▸ **TASK PROMPT**:
Output the records precisely as they stand. Pictures are to be skipped.

===== RECORD SET

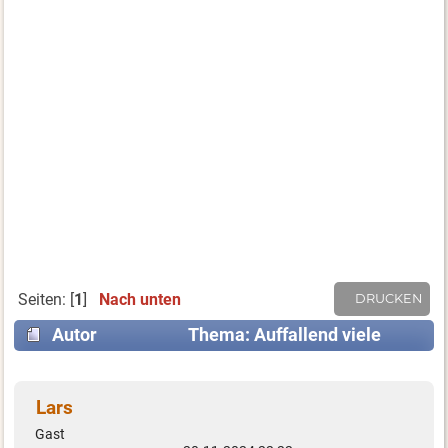
Seiten: [
1
]
Nach unten
DRUCKEN
Autor
Thema: Auffallend viele
Glitzersachen in den Läden (Gelesen 12747 mal)
Lars
Gast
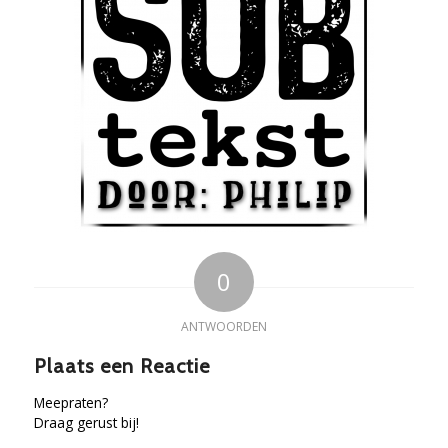
0
ANTWOORDEN
Plaats een Reactie
Meepraten?
Draag gerust bij!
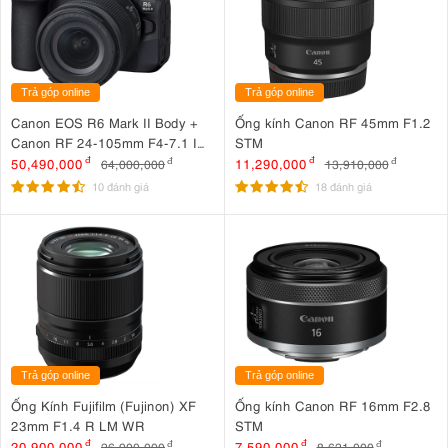
Trả góp online
Trả góp online
Canon EOS R6 Mark II Body +
Ống kính Canon RF 45mm F1.2
Canon RF 24-105mm F4-7.1 IS
STM
STM
50,490,000
đ
11,290,000
đ
64,000,000
đ
13,910,000
đ
10 đánh giá
18 đánh giá
Trả góp online
Trả góp online
Ống Kính Fujifilm (Fujinon) XF
Ống kính Canon RF 16mm F2.8
23mm F1.4 R LM WR
STM
20,900,000
đ
7,590,000
đ
26,900,000
đ
8,621,000
đ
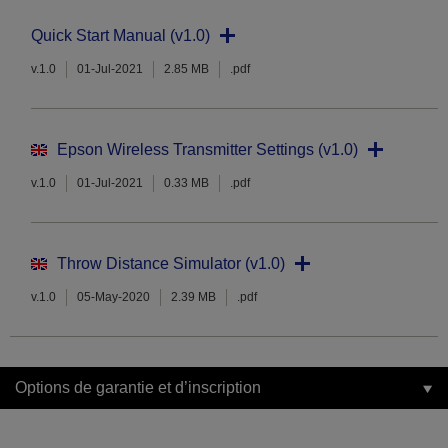
Quick Start Manual (v1.0)
v.1.0
01-Jul-2021
2.85 MB
.pdf
Epson Wireless Transmitter Settings (v1.0)
v.1.0
01-Jul-2021
0.33 MB
.pdf
Throw Distance Simulator (v1.0)
v.1.0
05-May-2020
2.39 MB
.pdf
Options de garantie et d’inscription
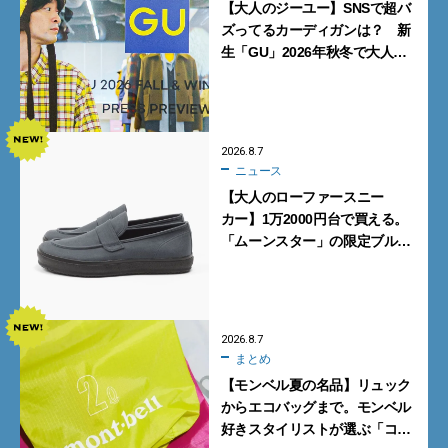
【大人のジーユー】SNSで超バ
ズってるカーディガンは？ 新
生「GU」2026年秋冬で大人メ
ンズが買うべき12選！【試着ル
ポ前編】
2026.8.7
ニュース
【大人のローファースニー
カー】1万2000円台で買える。
「ムーンスター」の限定ブルー
グレーを見逃すな
2026.8.7
まとめ
【モンベル夏の名品】リュック
からエコバッグまで。モンベル
好きスタイリストが選ぶ「コス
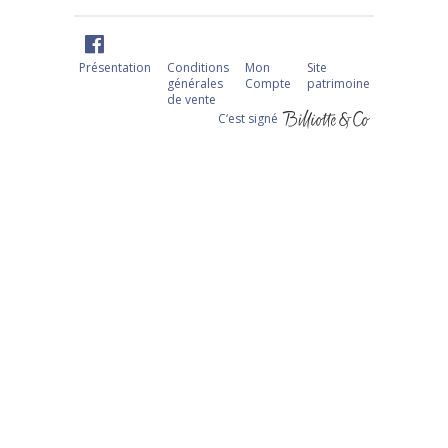
Présentation
Conditions
Mon
Site
générales
Compte
patrimoine
de vente
C‘est signé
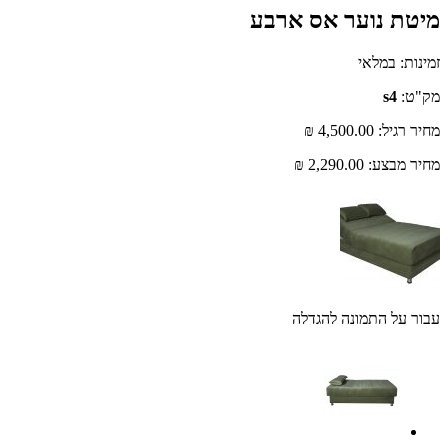
 נוער אס ארבע
במלאי
s4
יל:
4,500.00 ₪
בצע:
2,290.00 ₪
ל התמונה להגדלה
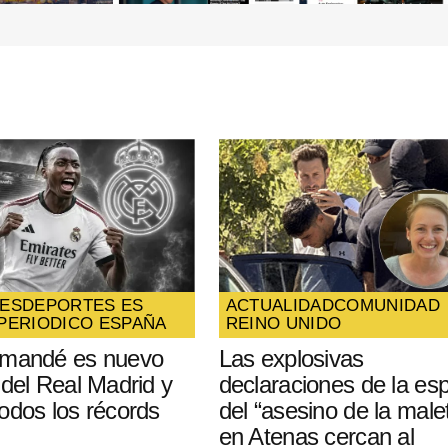
ico y
óxima
ES
DEPORTES ES
ACTUALIDAD
COMUNIDAD
PERIODICO ESPAÑA
REINO UNIDO
omandé es nuevo
Las explosivas
 del Real Madrid y
declaraciones de la es
odos los récords
del “asesino de la male
en Atenas cercan al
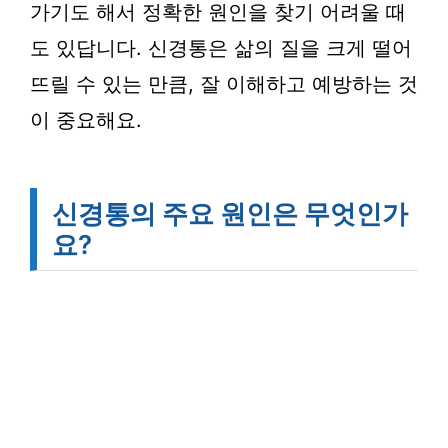
가기도 해서 정확한 원인을 찾기 어려울 때
도 있답니다. 신경통은 삶의 질을 크게 떨어
뜨릴 수 있는 만큼, 잘 이해하고 예방하는 것
이 중요해요.
신경통의 주요 원인은 무엇인가
요?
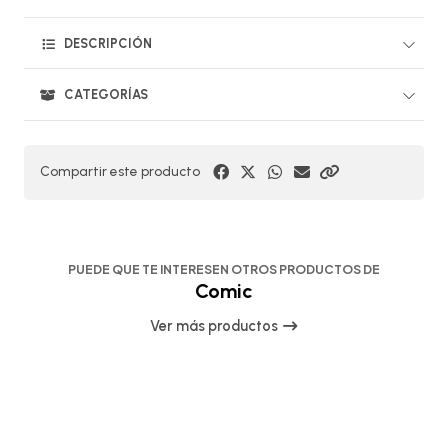
DESCRIPCIÓN
CATEGORÍAS
Compartir este producto
PUEDE QUE TE INTERESEN OTROS PRODUCTOS DE
Comic
Ver más productos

==========

▸ **REPLY**:
Seiten: [
1
]
Nach unten
DRUCKEN
Autor
Thema: Auffallend viele
Glitzersachen in den Läden (Gelesen 12747 mal)
Lars
Gast
0
ANTWOORDEN
Plaats een Reactie
Meepraten?
Draag gerust bij!
Trả góp online
Trả góp online
Canon EOS R6 Mark II Body +
Ống kính Canon RF 45mm F1.2
Canon RF 24-105mm F4-7.1 IS
STM
STM
50,490,000
đ
11,290,000
đ
64,000,000
đ
13,910,000
đ
10 đánh giá
18 đánh giá
Trả góp online
Trả góp online
Ống Kính Fujifilm (Fujinon) XF
Ống kính Canon RF 16mm F2.8
23mm F1.4 R LM WR
STM
20,900,000
đ
7,590,000
đ
26,900,000
đ
8,621,000
đ
Quick Start Manual (v1.0)
v.1.0
01-Jul-2021
2.85 MB
.pdf
Epson Wireless Transmitter Settings (v1.0)
v.1.0
01-Jul-2021
0.33 MB
.pdf
Throw Distance Simulator (v1.0)
v.1.0
05-May-2020
2.39 MB
.pdf
Options de garantie et d’inscription
【大人のジーユー】SNSで超バ
ズってるカーディガンは？ 新
生「GU」2026年秋冬で大人メ
ンズが買うべき12選！【試着ル
ポ前編】
2026.8.7
ニュース
【大人のローファースニー
カー】1万2000円台で買える。
「ムーンスター」の限定ブルー
グレーを見逃すな
2026.8.7
まとめ
【モンベル夏の名品】リュック
からエコバッグまで。モンベル
好きスタイリストが選ぶ「コス
Présentation
Conditions
Mon
Site
générales
Compte
patrimoine
de vente
C‘est signé
 נוער אס ארבע
במלאי
s4
יל:
4,500.00 ₪
בצע:
2,290.00 ₪
ל התמונה להגדלה
ico y
óxima
ES
DEPORTES ES
ACTUALIDAD
COMUNIDAD
PERIODICO ESPAÑA
REINO UNIDO
omandé es nuevo
Las explosivas
 del Real Madrid y
declaraciones de la es
odos los récords
del “asesino de la male
en Atenas cercan al
가기도 해서 정확한 원인을 찾기 어려울 때
도 있답니다. 신경통은 삶의 질을 크게 떨어
뜨릴 수 있는 만큼, 잘 이해하고 예방하는 것
이 중요해요.
신경통의 주요 원인은 무엇인가
요?
DESCRIPCIÓN
CATEGORÍAS
Compartir este producto
PUEDE QUE TE INTERESEN OTROS PRODUCTOS DE
Comic
Ver más productos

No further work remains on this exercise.